Merlin já ia se virando para ir embora, quando Teresa que estava de costas para Arthur finalmente se virou, somente para revirar os olhos e tombar para frente em um desmaio, Arthur a amparou antes que batesse no chão.

"Vamos depressa, já que está aqui, por favor me ajude a leva-la até minha sala."

Fazendo o que lhe fora pedido, Arthur pegou o corpo em seus braços, a sensação de carrega-la lhe pareceu familiar, o peso e tamanho muito similares aos de Melanie. Chegaram rápido a sala de feitiços, Merlin indicara que a colocasse sobre a cama, assim que Arthur se afastou um pouco Teresa abriu os olhos e se contorceu em agonia, da mesma forma que Melanie fizera mais cedo.

Arthur se assustou por um momento quando viu sangue escorrendo por seus pulsos e tornozelos, nos mesmos lugares onde Melanie fora ferida e ficou ainda mais aterrorizado quando Merlin puxando a capa de Teresa revelou ao levantar seu vestido uma faixa completamente vermelha, encharcada de sangue, exatamente no mesmo lugar onde cuidara do ferimento de Melanie.

"O que significa isso, Merlin...?"

"Sinto muito, jovem Arthur, você não deveria estar aqui para ver."

Merlin então se aproxima do ferimento com uma adaga na mão, Arthur quis protestar, mas não pode dizer nada, olhou abismado para Merlin que retirou as faixas e cortava a carne ensanguentada com a adaga, riscando a pele ferida como uma folha de papel, formando um símbolo feito de sangue, assim que Merlin terminou, Teresa se acalmou parecendo adormecer, os ferimentos pararam de sangrar, mas não sumiram como os de Melanie, principalmente o da perna, que agora além de tudo estava com um símbolo riscado de forma macabra, Merlin sentou em uma cadeira exausto, ainda com a adaga manchada na mão.

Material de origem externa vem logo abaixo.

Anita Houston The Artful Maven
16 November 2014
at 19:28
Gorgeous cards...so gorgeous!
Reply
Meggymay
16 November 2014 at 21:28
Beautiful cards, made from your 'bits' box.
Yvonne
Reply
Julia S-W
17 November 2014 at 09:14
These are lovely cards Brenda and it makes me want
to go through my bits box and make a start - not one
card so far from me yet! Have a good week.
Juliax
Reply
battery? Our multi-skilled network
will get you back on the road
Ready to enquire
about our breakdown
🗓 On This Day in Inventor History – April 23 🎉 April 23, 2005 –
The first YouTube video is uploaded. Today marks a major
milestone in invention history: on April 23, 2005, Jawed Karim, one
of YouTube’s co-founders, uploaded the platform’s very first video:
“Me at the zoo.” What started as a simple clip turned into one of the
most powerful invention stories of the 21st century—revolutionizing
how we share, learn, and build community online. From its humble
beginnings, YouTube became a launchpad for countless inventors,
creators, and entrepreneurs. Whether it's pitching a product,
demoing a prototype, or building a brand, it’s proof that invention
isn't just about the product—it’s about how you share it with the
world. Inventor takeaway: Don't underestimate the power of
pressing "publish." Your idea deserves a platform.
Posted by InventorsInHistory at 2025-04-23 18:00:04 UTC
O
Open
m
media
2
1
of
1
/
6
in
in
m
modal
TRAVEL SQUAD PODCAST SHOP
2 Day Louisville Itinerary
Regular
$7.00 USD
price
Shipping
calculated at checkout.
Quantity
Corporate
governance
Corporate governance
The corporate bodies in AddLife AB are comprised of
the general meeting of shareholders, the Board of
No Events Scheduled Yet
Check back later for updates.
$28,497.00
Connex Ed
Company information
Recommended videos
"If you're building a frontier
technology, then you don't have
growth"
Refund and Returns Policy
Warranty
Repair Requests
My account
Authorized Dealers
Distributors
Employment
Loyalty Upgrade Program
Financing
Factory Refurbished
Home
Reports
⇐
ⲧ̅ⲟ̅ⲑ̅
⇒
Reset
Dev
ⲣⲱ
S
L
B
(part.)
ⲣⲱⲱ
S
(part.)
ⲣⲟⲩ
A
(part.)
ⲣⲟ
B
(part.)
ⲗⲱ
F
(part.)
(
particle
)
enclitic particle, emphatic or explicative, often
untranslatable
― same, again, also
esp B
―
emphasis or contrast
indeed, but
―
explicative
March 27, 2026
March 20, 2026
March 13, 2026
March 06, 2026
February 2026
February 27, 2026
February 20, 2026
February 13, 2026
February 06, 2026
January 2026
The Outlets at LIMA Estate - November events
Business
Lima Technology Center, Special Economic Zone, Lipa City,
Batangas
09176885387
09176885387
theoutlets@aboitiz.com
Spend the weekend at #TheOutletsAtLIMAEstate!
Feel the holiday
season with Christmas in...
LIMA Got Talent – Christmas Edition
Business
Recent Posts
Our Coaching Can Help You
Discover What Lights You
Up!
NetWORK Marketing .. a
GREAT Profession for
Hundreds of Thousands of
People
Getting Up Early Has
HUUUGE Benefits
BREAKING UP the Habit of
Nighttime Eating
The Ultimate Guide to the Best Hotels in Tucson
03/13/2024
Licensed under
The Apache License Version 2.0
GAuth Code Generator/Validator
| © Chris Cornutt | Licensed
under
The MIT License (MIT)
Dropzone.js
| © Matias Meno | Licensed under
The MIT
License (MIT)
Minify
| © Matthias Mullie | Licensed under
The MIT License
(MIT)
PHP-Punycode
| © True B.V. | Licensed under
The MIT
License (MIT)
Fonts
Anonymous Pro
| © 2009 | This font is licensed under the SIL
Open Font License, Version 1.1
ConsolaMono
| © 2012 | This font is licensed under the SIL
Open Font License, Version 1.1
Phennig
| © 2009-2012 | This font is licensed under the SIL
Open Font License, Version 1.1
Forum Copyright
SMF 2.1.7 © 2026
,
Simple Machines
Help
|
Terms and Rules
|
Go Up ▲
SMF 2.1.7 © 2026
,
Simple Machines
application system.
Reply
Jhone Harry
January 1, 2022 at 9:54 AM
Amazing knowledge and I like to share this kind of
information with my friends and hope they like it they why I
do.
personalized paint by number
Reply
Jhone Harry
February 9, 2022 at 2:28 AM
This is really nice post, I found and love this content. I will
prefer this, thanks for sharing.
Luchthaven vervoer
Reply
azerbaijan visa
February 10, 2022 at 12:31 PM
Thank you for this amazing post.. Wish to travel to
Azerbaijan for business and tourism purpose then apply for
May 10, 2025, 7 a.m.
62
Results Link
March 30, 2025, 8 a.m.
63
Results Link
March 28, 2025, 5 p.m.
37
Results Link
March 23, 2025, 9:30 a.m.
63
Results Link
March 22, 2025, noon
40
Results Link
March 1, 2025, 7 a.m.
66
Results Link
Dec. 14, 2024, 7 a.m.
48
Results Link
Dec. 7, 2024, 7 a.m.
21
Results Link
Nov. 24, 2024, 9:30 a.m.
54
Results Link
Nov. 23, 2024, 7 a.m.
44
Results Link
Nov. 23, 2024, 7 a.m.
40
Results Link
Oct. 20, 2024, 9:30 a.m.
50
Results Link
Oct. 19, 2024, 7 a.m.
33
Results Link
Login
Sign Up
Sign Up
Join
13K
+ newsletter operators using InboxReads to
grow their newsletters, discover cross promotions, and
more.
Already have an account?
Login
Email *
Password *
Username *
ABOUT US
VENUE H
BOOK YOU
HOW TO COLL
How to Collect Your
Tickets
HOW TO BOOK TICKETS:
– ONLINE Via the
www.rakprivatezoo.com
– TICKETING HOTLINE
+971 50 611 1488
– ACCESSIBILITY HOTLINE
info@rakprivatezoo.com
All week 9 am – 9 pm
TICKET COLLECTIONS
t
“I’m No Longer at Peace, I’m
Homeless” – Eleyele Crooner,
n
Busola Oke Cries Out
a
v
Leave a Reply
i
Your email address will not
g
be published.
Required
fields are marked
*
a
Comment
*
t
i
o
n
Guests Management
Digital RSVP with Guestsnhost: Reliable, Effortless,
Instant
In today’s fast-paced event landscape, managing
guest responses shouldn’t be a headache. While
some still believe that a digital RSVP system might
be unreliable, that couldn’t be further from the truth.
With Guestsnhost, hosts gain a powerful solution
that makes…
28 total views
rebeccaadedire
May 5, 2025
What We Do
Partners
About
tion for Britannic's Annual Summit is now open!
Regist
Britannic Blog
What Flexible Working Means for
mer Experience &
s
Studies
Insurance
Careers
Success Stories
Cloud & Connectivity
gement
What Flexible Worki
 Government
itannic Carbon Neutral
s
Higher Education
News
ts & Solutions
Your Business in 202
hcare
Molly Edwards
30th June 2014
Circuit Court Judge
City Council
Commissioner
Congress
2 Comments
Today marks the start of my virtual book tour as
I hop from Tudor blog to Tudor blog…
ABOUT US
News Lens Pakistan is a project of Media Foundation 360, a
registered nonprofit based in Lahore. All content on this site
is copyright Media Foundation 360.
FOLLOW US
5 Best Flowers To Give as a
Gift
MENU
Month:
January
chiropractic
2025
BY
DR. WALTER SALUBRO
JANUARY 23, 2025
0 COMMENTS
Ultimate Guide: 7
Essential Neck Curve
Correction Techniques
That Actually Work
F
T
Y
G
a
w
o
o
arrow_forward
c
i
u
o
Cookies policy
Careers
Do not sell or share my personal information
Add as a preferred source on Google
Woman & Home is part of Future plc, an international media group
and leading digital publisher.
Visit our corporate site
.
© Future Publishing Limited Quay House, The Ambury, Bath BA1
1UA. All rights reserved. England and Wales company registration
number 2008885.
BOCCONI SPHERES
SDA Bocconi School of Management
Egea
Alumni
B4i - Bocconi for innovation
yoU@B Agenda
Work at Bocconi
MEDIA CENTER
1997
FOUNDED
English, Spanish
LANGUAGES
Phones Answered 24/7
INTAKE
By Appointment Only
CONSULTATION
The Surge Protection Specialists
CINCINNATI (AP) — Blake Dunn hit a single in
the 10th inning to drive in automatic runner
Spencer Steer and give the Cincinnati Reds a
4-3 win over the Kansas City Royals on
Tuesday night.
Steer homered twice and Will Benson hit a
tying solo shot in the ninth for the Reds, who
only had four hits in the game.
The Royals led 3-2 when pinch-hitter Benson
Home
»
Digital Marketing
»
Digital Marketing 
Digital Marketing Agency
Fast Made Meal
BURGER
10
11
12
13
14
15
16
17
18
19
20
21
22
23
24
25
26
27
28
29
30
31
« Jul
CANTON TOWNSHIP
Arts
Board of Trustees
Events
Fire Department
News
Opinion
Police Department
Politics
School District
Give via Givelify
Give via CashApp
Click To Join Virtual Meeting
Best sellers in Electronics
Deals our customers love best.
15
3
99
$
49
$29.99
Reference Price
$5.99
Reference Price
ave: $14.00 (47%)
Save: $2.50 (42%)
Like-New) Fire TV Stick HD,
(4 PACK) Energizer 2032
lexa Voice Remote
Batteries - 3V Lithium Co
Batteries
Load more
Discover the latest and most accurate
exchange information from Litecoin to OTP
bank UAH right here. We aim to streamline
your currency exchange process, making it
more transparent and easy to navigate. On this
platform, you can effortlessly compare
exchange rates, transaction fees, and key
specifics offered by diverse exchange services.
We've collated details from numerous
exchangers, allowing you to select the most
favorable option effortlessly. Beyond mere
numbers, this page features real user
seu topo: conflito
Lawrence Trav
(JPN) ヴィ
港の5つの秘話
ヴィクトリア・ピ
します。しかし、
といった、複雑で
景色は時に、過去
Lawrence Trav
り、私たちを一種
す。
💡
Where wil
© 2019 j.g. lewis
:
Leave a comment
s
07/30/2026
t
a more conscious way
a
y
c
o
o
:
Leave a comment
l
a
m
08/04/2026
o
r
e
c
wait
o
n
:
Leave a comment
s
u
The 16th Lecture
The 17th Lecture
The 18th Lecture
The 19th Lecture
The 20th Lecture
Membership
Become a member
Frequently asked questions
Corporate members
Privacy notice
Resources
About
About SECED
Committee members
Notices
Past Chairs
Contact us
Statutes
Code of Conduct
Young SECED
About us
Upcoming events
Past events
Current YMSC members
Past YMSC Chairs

"Como... por que ela tem os mesmos ferimentos de Melanie?!"

Arthur perguntava, já temendo a resposta, no fundo talvez já houvesse entendido, sem Merlin nada dizer, continuou.

"Não, não pode ser. Ela não pode... por que faria isso por Melanie? Por que passar essa dor para si mesma?"

"Arthur, se acalme por favor, não posso lhe dar as explicações de que precisa, Teresa é a única que pode. Terá de confiar em mim... terá de confiar nela."

Sua voz soava cansada, nunca Merlin parecera tanto com um velho quanto naquele momento. Arthur não aceitaria fácil ficar sem uma explicação, mas estava cansado e uma urgência de cuidar dos ferimentos de Teresa o dominou, sem dizer mais nenhuma palavra buscou pelo aposento por faixas limpas e ervas que pudesse usar, se ajoelhando em silêncio começou a limpar o sangue e trocar as faixas.